Now over the years we have told RJC some important rules. The rule: "No riding the dog" was especially important when she was smaller and larger dogs were looking mighty fun to hop on. We needed to say it as a reminder if we were going to somebody's house or we were out and about in the community and we spotted a large dog. "No riding the dog" was a part of our repertoire. Still, we had never considered that we would need to tell her "No riding the alligator."

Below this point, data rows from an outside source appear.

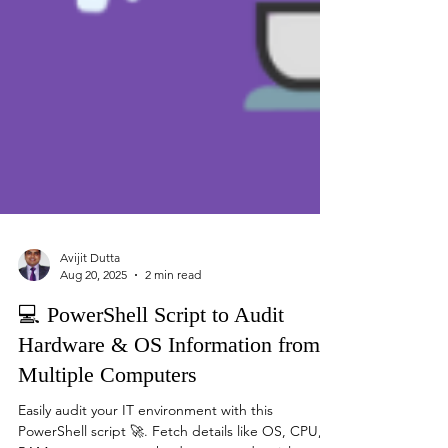
Avijit Dutta
Aug 20, 2025
2 min read
💻 PowerShell Script to Audit
Hardware & OS Information from
Multiple Computers
Easily audit your IT environment with this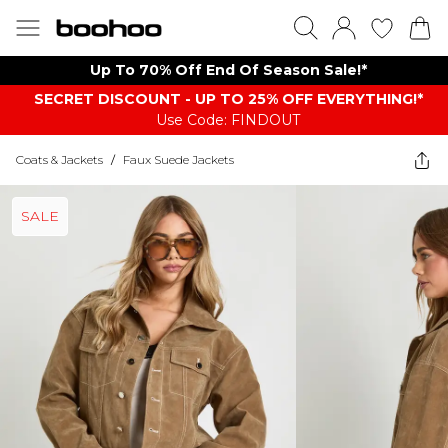
Up To 70% Off End Of Season Sale!*
SECRET DISCOUNT - UP TO 25% OFF EVERYTHING!*
Use Code: FINDOUT
Coats & Jackets
/
Faux Suede Jackets
SALE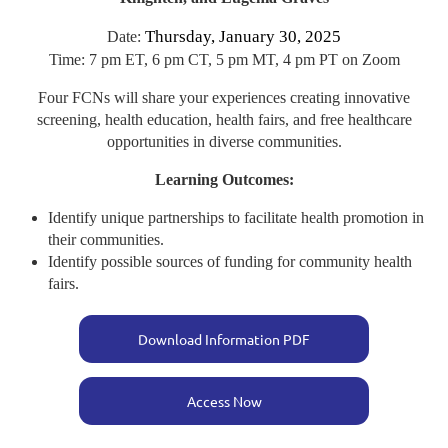
Thursday, January 30, 2025
Date:
Time: 7 pm ET, 6 pm CT, 5 pm MT, 4 pm PT on Zoom
Four FCNs will share your experiences creating innovative
screening, health education, health fairs, and free healthcare
opportunities in diverse communities.
Learning Outcomes:
Identify unique partnerships to facilitate health promotion in
their communities.
Identify possible sources of funding for community health
fairs.
Download Information PDF
Access Now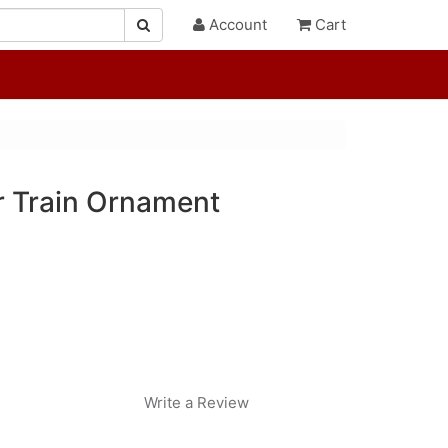
Account
Cart
r Train Ornament
Write a Review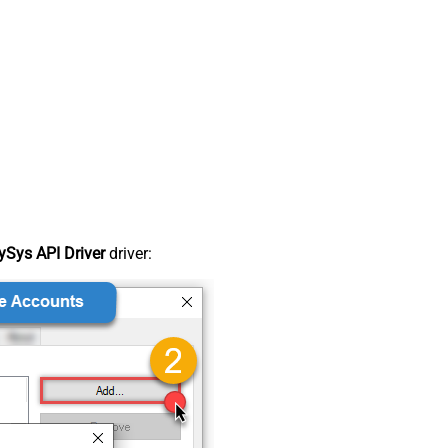
Sys API Driver
driver: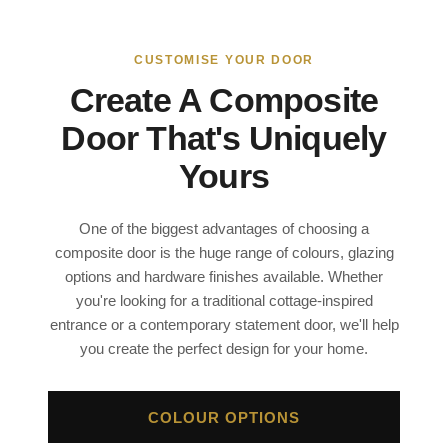
CUSTOMISE YOUR DOOR
Create A Composite
Door That's Uniquely
Yours
One of the biggest advantages of choosing a
composite door is the huge range of colours, glazing
options and hardware finishes available. Whether
you're looking for a traditional cottage-inspired
entrance or a contemporary statement door, we'll help
you create the perfect design for your home.
COLOUR OPTIONS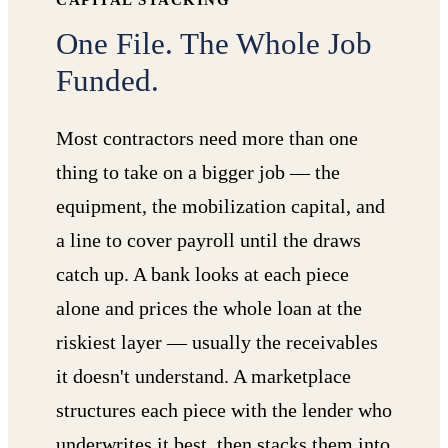
CAPITAL STACKING
One File. The Whole Job
Funded.
Most contractors need more than one
thing to take on a bigger job — the
equipment, the mobilization capital, and
a line to cover payroll until the draws
catch up. A bank looks at each piece
alone and prices the whole loan at the
riskiest layer — usually the receivables
it doesn't understand. A marketplace
structures each piece with the lender who
underwrites it best, then stacks them into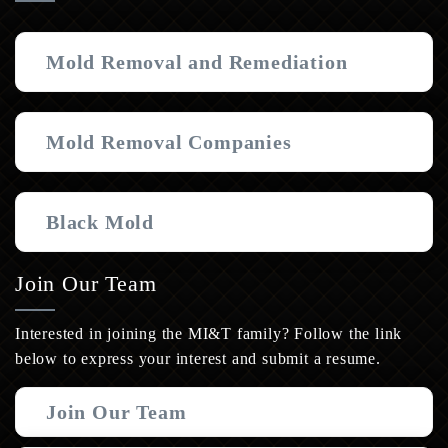
Mold Removal and Remediation
Mold Removal Companies
Black Mold
Join Our Team
Interested in joining the MI&T family? Follow the link
below to express your interest and submit a resume.
Join Our Team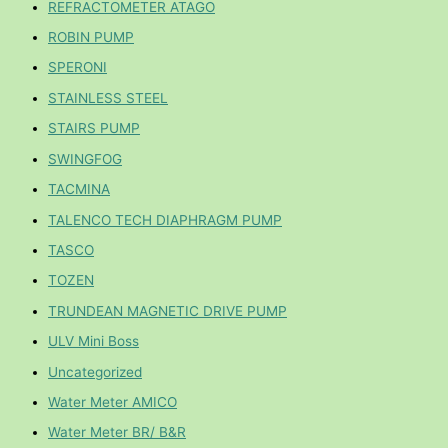
REFRACTOMETER ATAGO
ROBIN PUMP
SPERONI
STAINLESS STEEL
STAIRS PUMP
SWINGFOG
TACMINA
TALENCO TECH DIAPHRAGM PUMP
TASCO
TOZEN
TRUNDEAN MAGNETIC DRIVE PUMP
ULV Mini Boss
Uncategorized
Water Meter AMICO
Water Meter BR/ B&R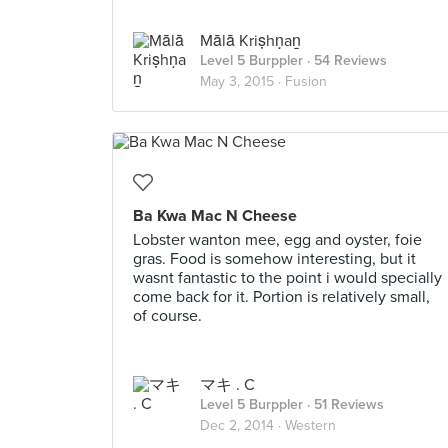
Mālā Kriṣhṇaṉ
Level 5 Burppler
· 54 Reviews
May 3, 2015 ·
Fusion
Ba Kwa Mac N Cheese
Lobster wanton mee, egg and oyster, foie
gras. Food is somehow interesting, but it
wasnt fantastic to the point i would specially
come back for it. Portion is relatively small,
of course.
マキ . C
Level 5 Burppler
· 51 Reviews
Dec 2, 2014 ·
Western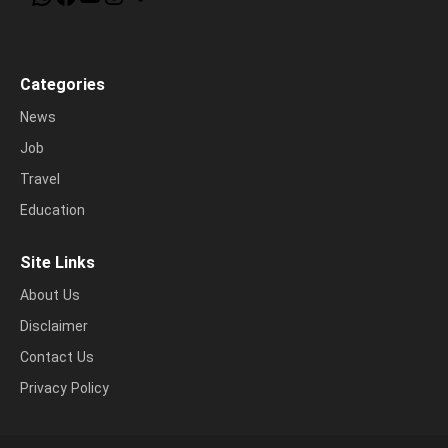
Categories
News
Job
Travel
Education
Site Links
About Us
Disclaimer
Contact Us
Privacy Policy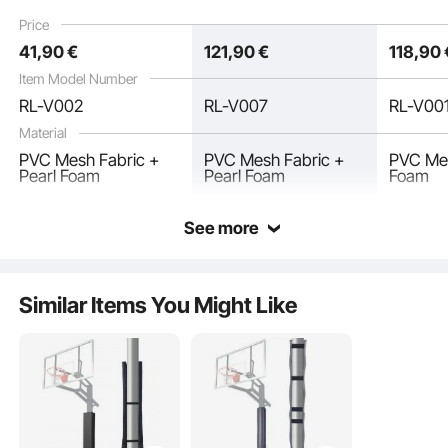
weather Waterproof
Padding, Durable
weather
Price
Protective Pad for
Waterproof Protective
Protecti
41
,90
€
121
,90
€
118
,90
Basement Garage
Pad for Gym Garage
Basemen
Basement
Playgro
Item Model Number
RL-V002
RL-V007
RL-V00
Material
PVC Mesh Fabric +
PVC Mesh Fabric +
PVC Mes
Pearl Foam
Pearl Foam
Foam
See more
This pole foam padding requires no complicated tools—simply wrap it around
the pole, adjust the length, and secure it in place. With simple operation, you
can quickly prepare for training, saving time and improving efficiency.
Similar Items You Might Like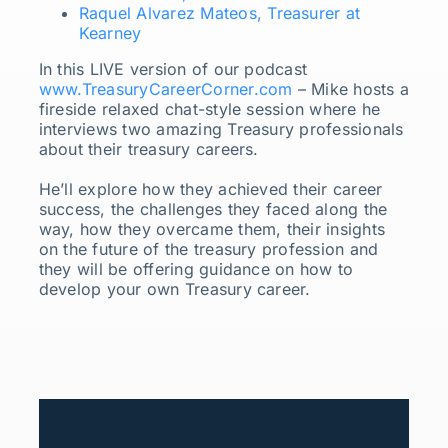
Raquel Alvarez Mateos, Treasurer at
Kearney
In this LIVE version of our podcast
www.TreasuryCareerCorner.com
– Mike hosts a
fireside relaxed chat-style session where he
interviews two amazing Treasury professionals
about their treasury careers.
He’ll explore how they achieved their career
success, the challenges they faced along the
way, how they overcame them, their insights
on the future of the treasury profession and
they will be offering guidance on how to
develop your own Treasury career.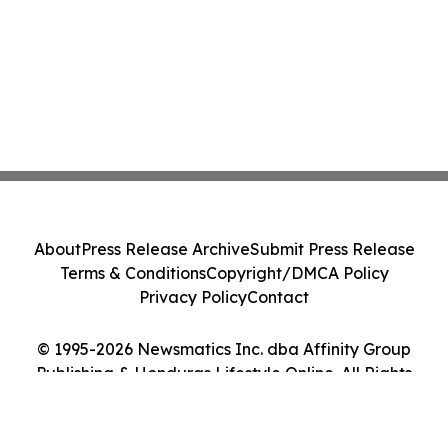
About
Press Release Archive
Submit Press Release
Terms & Conditions
Copyright/DMCA Policy
Privacy Policy
Contact
© 1995-2026 Newsmatics Inc. dba Affinity Group
Publishing & Honduras Lifestyle Online. All Rights
Reserved.
Cookie Settings / Your Privacy Choices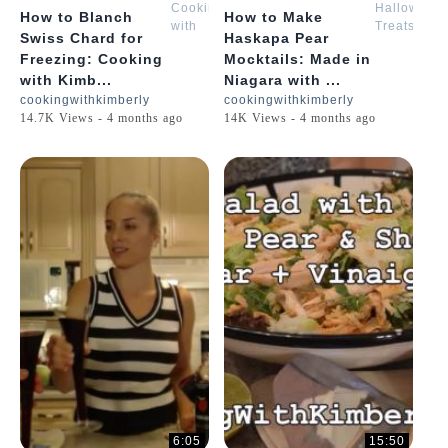
Cooking
Halloween
How to Blanch
How to Make
with
Treats
Swiss Chard for
Haskapa Pear
Kimberly
with
Freezing: Cooking
Mocktails: Made in
Kimberly
with Kimb...
Niagara with ...
cookingwithkimberly
cookingwithkimberly
14.7K Views - 4 months ago
14K Views - 4 months ago
6:05
15:50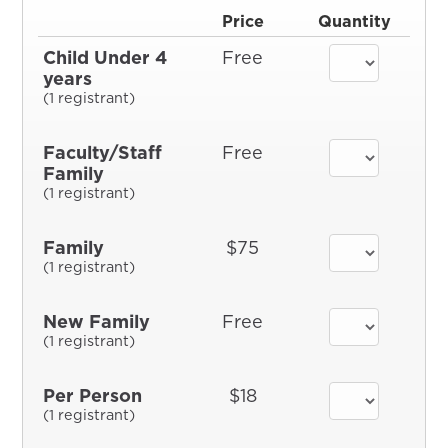
Price
Quantity
Child Under 4
Free
years
(1 registrant)
Faculty/Staff
Free
Family
(1 registrant)
Family
$75
(1 registrant)
New Family
Free
(1 registrant)
Per Person
$18
(1 registrant)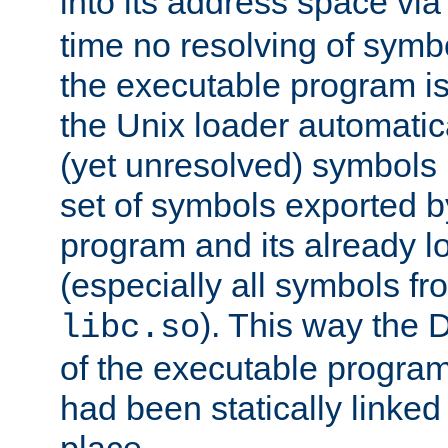
into its address space vi
time no resolving of symb
the executable program is
the Unix loader automatic
(yet unresolved) symbols
set of symbols exported b
program and its already l
(especially all symbols fr
). This way the
libc.so
of the executable program'
had been statically linked w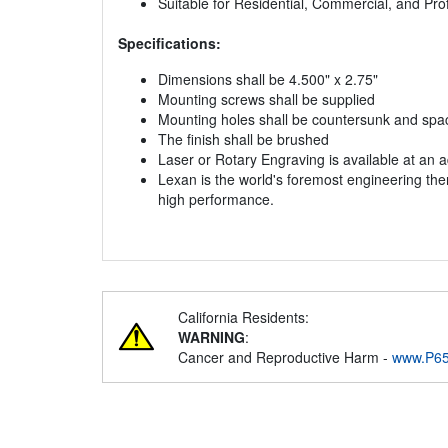
Suitable for Residential, Commercial, and Pr
Specifications:
Dimensions shall be 4.500" x 2.75"
Mounting screws shall be supplied
Mounting holes shall be countersunk and space
The finish shall be brushed
Laser or Rotary Engraving is available at an a
Lexan is the world's foremost engineering the
high performance.
California Residents:
WARNING
:
Cancer and Reproductive Harm -
www.P65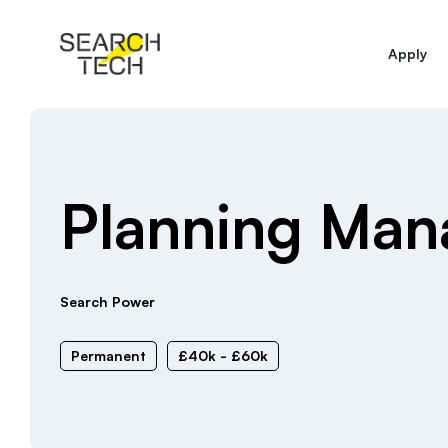
Apply
Planning Man
Search Power
Permanent
£40k - £60k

The big problem is that we are not absolutely sure that she would care what we tell her once she sees the thing. She really, really likes alligators.  In fact, any big sort of creature is right up her alley. Like alligators. So sadly, we are not staying with these most beloved cousins but instead we have rented a condo.


I kid you not.


RJC has always had very good motor skills and no comprehension of danger. When she was young, she also did not have the receptive language skills to understand rules. This is a dangerous combination. We used a toddler harness for a ridiculously long time. As she has grown in size, I thank goodness she has also gained language skills so we can remind her about the safety rules. While her increased language skills have given us some peace of mind, when something is really enticing to her...like an alligator...we cannot count on her to remember or care about the rule.




So if you happen to meet up with us while we are on vacation and you happen to hear one of us say to RJC, "Remember. No riding the alligator." We aren't kidding.